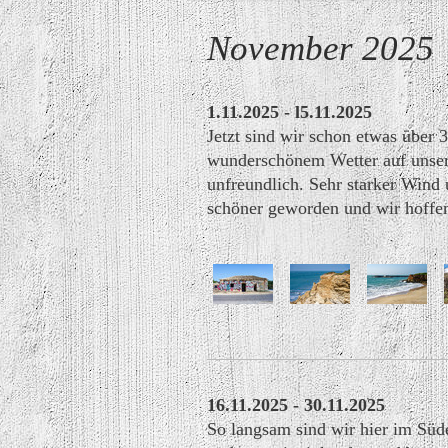
November 2025
1.11.2025 - l5.11.2025
Jetzt sind wir schon etwas über
wunderschönem Wetter auf unser
unfreundlich. Sehr starker Wind 
schöner geworden und wir hoffen, 
16.11.2025 - 30.11.2025
So langsam sind wir hier im Sü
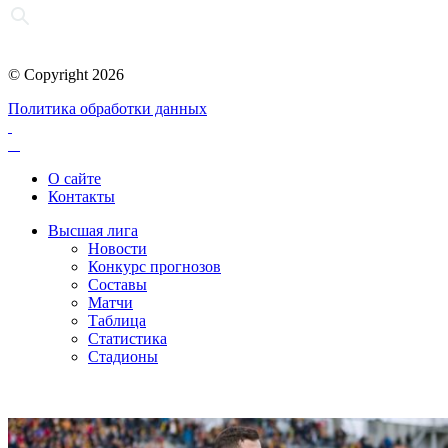
© Copyright 2026
Политика обработки данных
О сайте
Контакты
Высшая лига
Новости
Конкурс прогнозов
Составы
Матчи
Таблица
Статистика
Стадионы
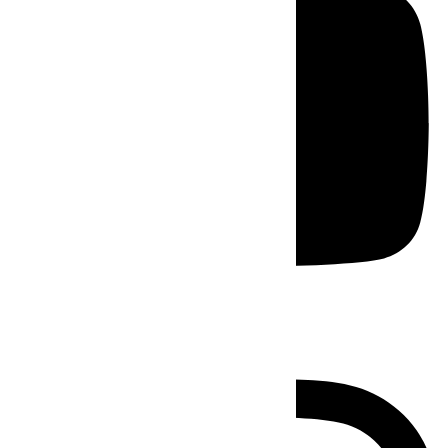
Instagram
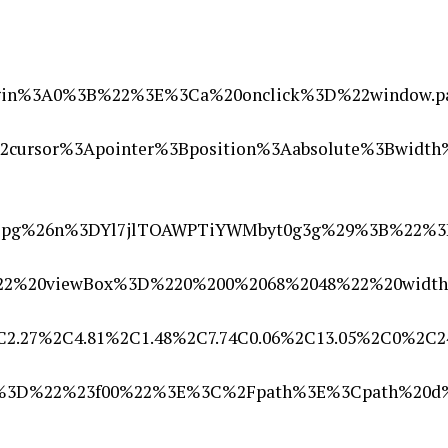
in%3A0%3B%22%3E%3Ca%20onclick%3D%22window.par
sor%3Apointer%3Bposition%3Aabsolute%3Bwidth%
3bbb.jpg%26n%3DYl7jlTOAWPTiYWMbyt0g3g%29%3B%2
22%20viewBox%3D%220%200%2068%2048%22%20widt
2.27%2C4.81%2C1.48%2C7.74C0.06%2C13.05%2C0%2C2
20fill%3D%22%23f00%22%3E%3C%2Fpath%3E%3Cpat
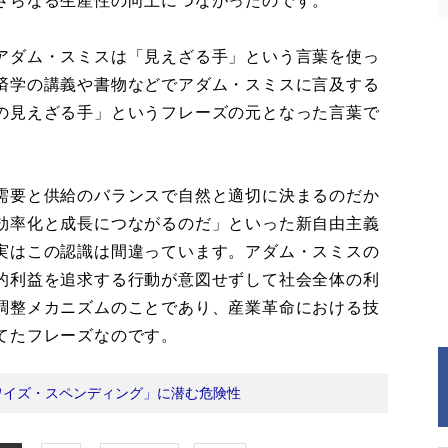
さらなる生産性の向上につながったのです。
アダム・スミスは「見えざる手」という言葉を使っ
済学の講義や書物などでアダム・スミスに言及する
の見えざる手」というフレーズの元となった言葉で
需要と供給のバランスで自然と適切に決まるのだか
効率化と成長につながるのだ」といった新自由主義
実はこの認識は間違っています。アダム・スミスの
的利益を追求する行動が意図せずして社会全体の利
調整メカニズムのことであり、産業革命における技
てたフレーズなのです。
ワイズ・スペンディング」に潜む危険性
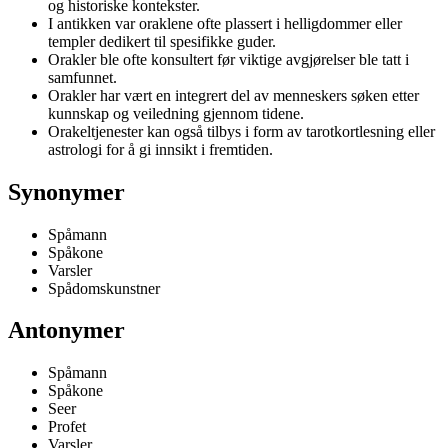
og historiske kontekster.
I antikken var oraklene ofte plassert i helligdommer eller
templer dedikert til spesifikke guder.
Orakler ble ofte konsultert før viktige avgjørelser ble tatt i
samfunnet.
Orakler har vært en integrert del av menneskers søken etter
kunnskap og veiledning gjennom tidene.
Orakeltjenester kan også tilbys i form av tarotkortlesning eller
astrologi for å gi innsikt i fremtiden.
Synonymer
Spåmann
Spåkone
Varsler
Spådomskunstner
Antonymer
Spåmann
Spåkone
Seer
Profet
Varsler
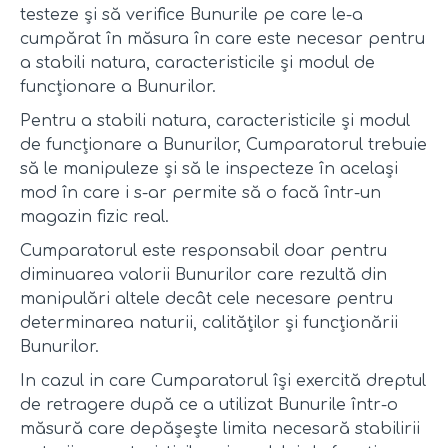
testeze și să verifice Bunurile pe care le-a
cumpărat în măsura în care este necesar pentru
a stabili natura, caracteristicile și modul de
funcționare a Bunurilor.
Pentru a stabili natura, caracteristicile și modul
de funcționare a Bunurilor, Cumparatorul trebuie
să le manipuleze și să le inspecteze în același
mod în care i s-ar permite să o facă într-un
magazin fizic real.
Cumparatorul este responsabil doar pentru
diminuarea valorii Bunurilor care rezultă din
manipulări altele decât cele necesare pentru
determinarea naturii, calităților și funcționării
Bunurilor.
In cazul in care Cumparatorul își exercită dreptul
de retragere după ce a utilizat Bunurile într-o
măsură care depășește limita necesară stabilirii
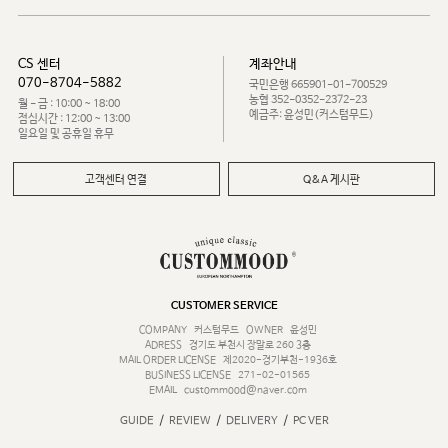
CS 센터
계좌안내
070-8704-5882
국민은행 665901-01-700529
농협 352-0352-2372-23
월 - 금 : 10:00 ~ 18:00
예금주: 윤성민(커스텀무드)
점심시간 : 12:00 ~ 13:00
일요일 및 공휴일 휴무
고객센터 연결
Q&A 게시판
CUSTOMER SERVICE
COMPANY
커스텀무드
OWNER
윤성민
ADRESS
경기도 부천시 장말로 260 3층
MAIL ORDER LICENSE
제2020-경기부천-1936호
BUSINESS LICENSE
271-02-01565
EMAIL
custommood@naver.com
/
/
/
GUIDE
REVIEW
DELIVERY
PC VER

▬▬▬▬▬▬▬▬▬▬

• **WHAT TO DO**
Would you reproduce the records exactly as they stand, but without the pictures?

• **WRITTEN SOLUTION**
November 2025
1.11.2025 - l5.11.2025
Jetzt sind wir schon etwas über
wunderschönem Wetter auf unser
unfreundlich. Sehr starker Wind 
schöner geworden und wir hoffen, 
16.11.2025 - 30.11.2025
So langsam sind wir hier im Sü
© Copyright 2026
Политика обработки данных
О сайте
Контакты
Высшая лига
Новости
Конкурс прогнозов
Составы
Матчи
Таблица
Статистика
Стадионы
Instagram
in%3A0%3B%22%3E%3Ca%20onclick%3D%22window.par
sor%3Apointer%3Bposition%3Aabsolute%3Bwidth%
3bbb.jpg%26n%3DYl7jlTOAWPTiYWMbyt0g3g%29%3B%2
22%20viewBox%3D%220%200%2068%2048%22%20widt
2.27%2C4.81%2C1.48%2C7.74C0.06%2C13.05%2C0%2C2
20fill%3D%22%23f00%22%3E%3C%2Fpath%3E%3Cpat
さらなる生産性の向上につながったのです。
アダム・スミスは「見えざる手」という言葉を使っ
済学の講義や書物などでアダム・スミスに言及する
の見えざる手」というフレーズの元となった言葉で
需要と供給のバランスで自然と適切に決まるのだか
効率化と成長につながるのだ」といった新自由主義
実はこの認識は間違っています。アダム・スミスの
的利益を追求する行動が意図せずして社会全体の利
調整メカニズムのことであり、産業革命における技
てたフレーズなのです。
ワイズ・スペンディング」に潜む危険性
og historiske kontekster.
I antikken var oraklene ofte plassert i helligdommer eller
templer dedikert til spesifikke guder.
Orakler ble ofte konsultert før viktige avgjørelser ble tatt i
samfunnet.
Orakler har vært en integrert del av menneskers søken etter
kunnskap og veiledning gjennom tidene.
Orakeltjenester kan også tilbys i form av tarotkortlesning eller
astrologi for å gi innsikt i fremtiden.
Synonymer
Spåmann
Spåkone
Varsler
Spådomskunstner
Antonymer
Spåmann
Spåkone
Seer
Profet
Varsler
testeze și să verifice Bunurile pe care le-a
cumpărat în măsura în care este necesar pentru
a stabili natura, caracteristicile și modul de
funcționare a Bunurilor.
Pentru a stabili natura, caracteristicile și modul
de funcționare a Bunurilor, Cumparatorul trebuie
să le manipuleze și să le inspecteze în același
mod în care i s-ar permite să o facă într-un
magazin fizic real.
Cumparatorul este responsabil doar pentru
diminuarea valorii Bunurilor care rezultă din
manipulări altele decât cele necesare pentru
determinarea naturii, calităților și funcționării
Bunurilor.
In cazul in care Cumparatorul își exercită dreptul
de retragere după ce a utilizat Bunurile într-o
măsură care depășește limita necesară stabilirii
CS 센터
계좌안내
070-8704-5882
국민은행 665901-01-700529
농협 352-0352-2372-23
월 - 금 : 10:00 ~ 18:00
예금주: 윤성민(커스텀무드)
점심시간 : 12:00 ~ 13:00
일요일 및 공휴일 휴무
고객센터 연결
Q&A 게시판
CUSTOMER SERVICE
COMPANY
커스텀무드
OWNER
윤성민
ADRESS
경기도 부천시 장말로 260 3층
MAIL ORDER LICENSE
제2020-경기부천-1936호
BUSINESS LICENSE
271-02-01565
EMAIL
custommood@naver.com
/
/
/
GUIDE
REVIEW
DELIVERY
PC VER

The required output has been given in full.